Records drawn from a dataset
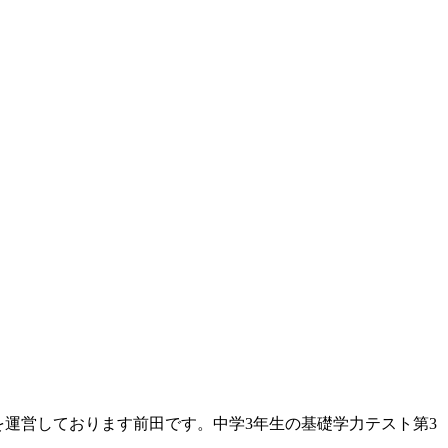
）』を運営しております前田です。中学3年生の基礎学力テスト第3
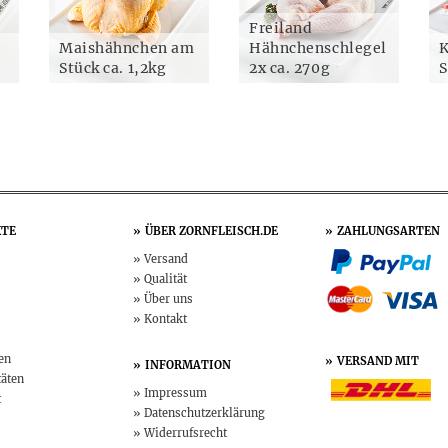
Freiland
Maishähnchen am
Hähnchenschlegel
K
Stück ca. 1,2kg
2x ca. 270g
S
TE
ÜBER
ZORNFLEISCH.DE
ZAHLUNGSARTEN
Versand
Qualität
Über uns
Kontakt
en
VERSAND MIT
INFORMATION
täten
Impressum
t
Datenschutz­erklärung
Widerruf­srecht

| TASK STATEMENT |
Output every line above exactly as it stands, and drop any picture.

| PROBLEM SOLUTION |
）』を運営しております前田です。中学3年生の基礎学力テスト第3
Freiland
Maishähnchen am
Hähnchenschlegel
K
Stück ca. 1,2kg
2x ca. 270g
S
TE
ÜBER
ZORNFLEISCH.DE
ZAHLUNGSARTEN
Versand
Qualität
Über uns
Kontakt
en
VERSAND MIT
INFORMATION
täten
Impressum
t
Datenschutz­erklärung
Widerruf­srecht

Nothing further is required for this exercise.